Assistant captain Claire Snyder battles against a Ridge Meadows player in Maple Ridge last weekend.

Assistant captain Claire Snyder battles against a Ridge Meadows player in Maple Ridge last weekend.

Semiahmoo Peewee Girls named B.C. champs

Four year-old team had only hard work, cheerful determination and their coach's faith going for them before this year's winning season

The Semiahmoo Peewee Girls Lacrosse team are B.C. champions after a 10-0 win over Ridge Meadows in the provincial tournament final last weekend in Maple Ridge.

For the 11- and 12-year-olds, members of Semiahmoo Minor Lacrosse, it was a stunning conclusion to a stunning season in which they scored 26 wins to only one loss.

All the more surprising is the fact that the 16-girl box lacrosse (arena) squad has only been in existence for four years, built from the ground up by coach Mark Betts, a Surrey firefighter and lifelong lacrosse enthusiast, whose daughter, Emma, was the team’s MVP this year.

Team manager Regan Snyder – mom of player Claire Snyder and wife of assistant coach Colin Snyder – said Sunday’s win was a vindication of Betts’ faith and the girls’ athleticism and cheerful determination, after a rocky first three years of developing skills and recruiting members.

It’s also a convincing arrival for girls lacrosse, which had previously been under-represented on the Peninsula, Snyder said.

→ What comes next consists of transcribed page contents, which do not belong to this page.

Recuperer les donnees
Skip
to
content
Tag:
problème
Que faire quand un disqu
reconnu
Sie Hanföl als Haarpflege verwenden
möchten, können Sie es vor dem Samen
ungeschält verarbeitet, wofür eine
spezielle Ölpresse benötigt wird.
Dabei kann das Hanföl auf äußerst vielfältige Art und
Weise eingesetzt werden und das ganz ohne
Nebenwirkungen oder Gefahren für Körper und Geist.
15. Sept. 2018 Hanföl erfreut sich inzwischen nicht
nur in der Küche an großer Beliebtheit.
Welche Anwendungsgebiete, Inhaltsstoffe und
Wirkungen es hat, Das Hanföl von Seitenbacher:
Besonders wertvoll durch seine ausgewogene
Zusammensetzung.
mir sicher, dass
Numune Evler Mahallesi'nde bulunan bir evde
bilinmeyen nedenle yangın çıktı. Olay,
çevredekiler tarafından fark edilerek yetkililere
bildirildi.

Betts acknowledged the story – and its triumphant conclusion this year  – has all the heart-tugging appeal of a movie scenario.

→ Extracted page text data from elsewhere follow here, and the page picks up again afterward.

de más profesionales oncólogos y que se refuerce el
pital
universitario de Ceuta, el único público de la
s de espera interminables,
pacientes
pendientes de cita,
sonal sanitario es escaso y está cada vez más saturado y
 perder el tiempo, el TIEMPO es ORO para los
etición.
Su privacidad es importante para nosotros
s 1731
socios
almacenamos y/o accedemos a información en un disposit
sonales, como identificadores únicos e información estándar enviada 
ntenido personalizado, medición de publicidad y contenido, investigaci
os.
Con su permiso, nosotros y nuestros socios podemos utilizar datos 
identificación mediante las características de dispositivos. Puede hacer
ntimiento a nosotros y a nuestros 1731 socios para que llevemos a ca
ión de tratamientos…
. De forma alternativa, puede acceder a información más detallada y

Going into the tournament (July 9-13) Semiahmoo was the dominant team in the division, Betts said, but a season-long winning streak (18-0) was about to end.

“In the third game of the round robin, we lost to the Ridge Meadows team 6-5 in overtime,” Betts said, adding that the game was played at 5 p.m., by which time the heat in the valley – already fierce – had risen to 35 degrees in the arena.

“They got hit in the face by the heat, and the other girls played well,” he said.

“When they lost the game they were devastated – they burst into tears. They hadn’t dealt with this kind of adversity. It took us three days of building them up, getting them to realize they were still as good.”

But the payoff was sweet, Betts said, adding that the final rematch with Ridge Meadows was played at 8:45 a.m., when heat was not yet a factor.

“They came back,” he said. “They destroyed them 10 to nothing.”

It’s a far cry from the team’s first season in 2011 in which they played 18 games – and didn’t win one.

“They were getting slaughtered, but they still had fun,” Betts said, noting that the speed and physicality of the fast-running, quick-changing game quickly wins converts, including team parents, and has drawn in many local recruits from the ranks of girls soccer.

“Every girl who plays lacrosse loves it,”  he said. “It’s something different – the physicality of it, putting on the shoulder pads and helmets. They love that aspect of it.”

Building from a core group of girls that included both of his daughters (one has now moved on bantam division play) he worked on skills and encouraging players to bring in their friends.

“The next year we won a few games, and the year after after that we won a few more,” he said.

With strong athletes who had the benefit of several years experience, and an influx of six or seven girls who’d had a chance to build skills last year, he felt good about the peewees’ chances this season, he said.

“I knew they were going to be good, but I didn’t think they were going to be this good,” he said. “I knew we’d be competitive and make it to the provincials, but I didn’t see us being this dominant.”

Snyder said she and other parents were surprised at Betts confidence at the beginning of the season, particularly in light of earlier seasons’ less-than-stellar results.

“He told us, ‘be sure the girls are available for the time of the provincials,'” she recalled. “We said ‘really?’ but he was insistent this was the year.”

Not even a White Rock civic strike, that meant finding other venues than Centennial Arena for practices and games, put a dent in the winning season, Snyder said.

Betts said that for all of the excitement over the championship, the Semiahmoo peewee story is far from over – and there’s plenty of scope for younger girls who want to get involved.

“Next year we need to rebuild – most of our players are moving up to the bantam division.”

That means the team will be on the lookout for new players in Grade 5 and 6 – and the peewees also want to start a novice team for girls in Grade 4.

And for those interested in outdoor play, Betts is also involved in starting a U-12 field lacrosse team through the Surrey Warriors, for which registration is open now (www.surreylacrosse.com).